Kisah Fientje de Feniks, Wanita Penghibur Tersohor Batavia yang Hidupnya Berakhir Tragis
JAKARTA, celebrities.id - Bagi Anda yang gemar mengulik sejarah, khususnya terkait kehidupan sosial di Batavia pada era kolonialisme, mungkin tak asing dengan nama Fientje de Feniks.
Sosoknya turut diceritakan dalam novel legendaris milik Pramoedya Ananta Toer berjudul Rumah Kaca. Namun, namanya disamarkan menjadi Rientje de Roo dan penggambarannya pun tidak spesifik.
Nama Fientje begitu tersohor sebagai seorang pekerja seks atau wanita tuna susila (WTS) di Batavia. Wanita yang memiliki paras yang terbilang sangat cantic ini bekerja di Oemar Ompong, sebuah rumah bordil di Batavia. Fientje adalah peranakan Eropa, dengan wajah indo yang amat memikat.
Tak heran jika banyak pria tergila-gila dan ingin melewati malam dengannya.

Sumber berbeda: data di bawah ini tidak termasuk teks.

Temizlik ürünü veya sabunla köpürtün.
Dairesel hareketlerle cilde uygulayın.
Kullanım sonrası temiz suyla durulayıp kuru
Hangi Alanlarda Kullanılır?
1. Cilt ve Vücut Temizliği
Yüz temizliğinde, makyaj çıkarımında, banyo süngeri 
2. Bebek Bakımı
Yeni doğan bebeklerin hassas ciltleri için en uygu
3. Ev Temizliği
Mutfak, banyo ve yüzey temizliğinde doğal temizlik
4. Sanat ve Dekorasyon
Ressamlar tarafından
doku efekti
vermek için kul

Pelanggan Fientje sebagian besar adalah para pejabat tinggi Belanda dan orang-orang yang memiliki jabatan penting di Batavia.
Berbagai sumber menyebut, Fientje memiliki kulit putih bersih dengan rambut panjang berombak. Di kala usianya baru menginjak 19 tahun, dia sudah menjadi wanita penghibur termasyhur di Batavia. Dia juga mematok tarif selangit bagi siapa pun yang ingin menggunakan jasanya.

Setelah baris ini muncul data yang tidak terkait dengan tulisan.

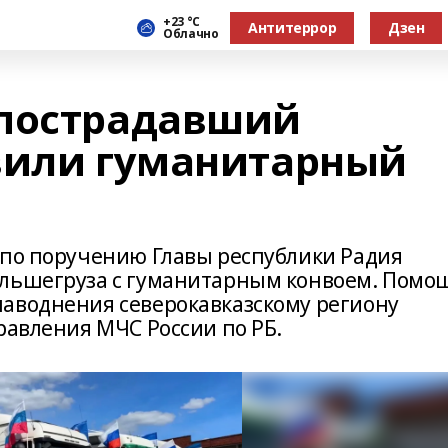
+23 °С
Антитеррор
Дзен
Облачно
 пострадавший
вили гуманитарный
 по поручению Главы республики Радия
ольшегруза с гуманитарным конвоем. Помо
аводнения северокавказскому региону
равления МЧС России по РБ.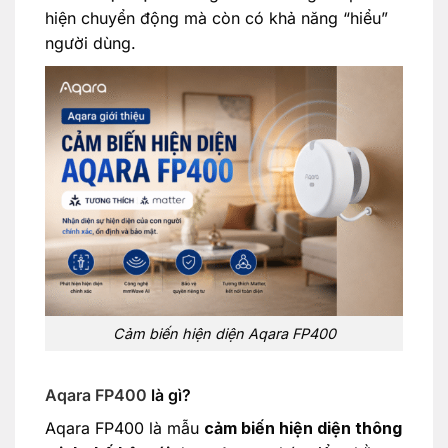
hiện chuyển động mà còn có khả năng “hiểu”
người dùng.
Cảm biến hiện diện Aqara FP400
Aqara FP400
là gì?
Aqara FP400 là mẫu
cảm biến hiện diện thông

Kemasyhuran Fientje sebagai wanita penghibur terhenti pada 17 Mei 1912. Dia ditemukan tewas di wilayah Senen, tepatnya di Kali Baru. Kematian Fientje yang sangat misterius ini menjadi berita besar dan mengguncangkan Hindia Belanda. Ada dua surat kabar, yaitu Soerabaische Handelsblad dan Het Niews van den dag voor Nederlandsch Indie, yang meliput dan memuat berita kematian perempuan menawan itu.
Jasad Fientje ditemukan dengan menggunakan sarung dan kebaya. Kematiannya ini merupakan kasus kekerasan hingga menyebabkan kematian pertama yang menyasar wanita penghibur di Batavia. Itulah mengapa, kematian Fientje menyita perhatian khalayak luas ketika itu.
Melansir VOI, bukti fisik yang terlihat di tubuh Fientje menunjukkan bahwa dia tewas akibat dicekik. Setelahnya, pihak kepolisian langsung melakukan pengusutan dan memanggil pemilik rumah bordil, Oemar, sebagai saksi.
Ketika dimintai keterangan, dia terlihat takut saat menyebutkan nama seorang Belanda bernama Gemser Brinkman. Kecurigaan pun mengarah ke tuan Belanda itu.
Selama Fientje hidup, Brinkman termasuk sering mengunjungi rumah pelacuran Oemar. Meskipun banyak perempuan yang siap melayaninya, namun Brinkman tetap memilih Fientje dan enggan tidur dengan yang lain.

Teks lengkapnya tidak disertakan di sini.